I wrote my last post as I was leaving Colombia for Buenos Aires. It’s not a typical move for travelers in South America – most people heading south go overland and visit Peru, Ecuador, Bolivia, even Paraguay or Brazil or Chile first – but I needed to make the trip quickly in time to meet a friend in Uruguay (which is a short boat ride from Buenos Aires). I’ve been in Uruguay for two weeks, enjoying my friend’s company, the beaches and warm people of Uruguay, and a relaxed state of mind.

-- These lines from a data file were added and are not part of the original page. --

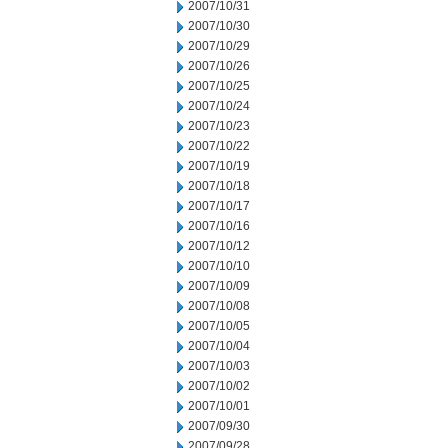
2007/10/31
2007/10/30
2007/10/29
2007/10/26
2007/10/25
2007/10/24
2007/10/23
2007/10/22
2007/10/19
2007/10/18
2007/10/17
2007/10/16
2007/10/12
2007/10/10
2007/10/09
2007/10/08
2007/10/05
2007/10/04
2007/10/03
2007/10/02
2007/10/01
2007/09/30
2007/09/28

We drank mate (sometimes more popular than coffee in this part of the world) and cooked meat on the parilla. The beef and sausage in Uruguay and Argentina are excellent, and there’s a great culture of cooking meat slowly for hours over open coals. Wine is excellent and cheap, too. So – wine and beef in the evenings, and mate for the hangover the next morning. In between – hours at the beach, helping with minor construction projects, and enjoying each other’s company.
Camilo left for the US after a few days and I headed to the capital Montevideo. Feeling a little over budget (Uruguay is expensive for South America), I mainly walked around the streets and took pictures, punctuated by an occasional cup of coffee at one of many cafes. Uruguay and Argentina are heavily influenced by European culture, and it’s easy to find sidewalk cafes much like those in Paris. Mate may be more popular, but they still make an excellent cup of coffee here.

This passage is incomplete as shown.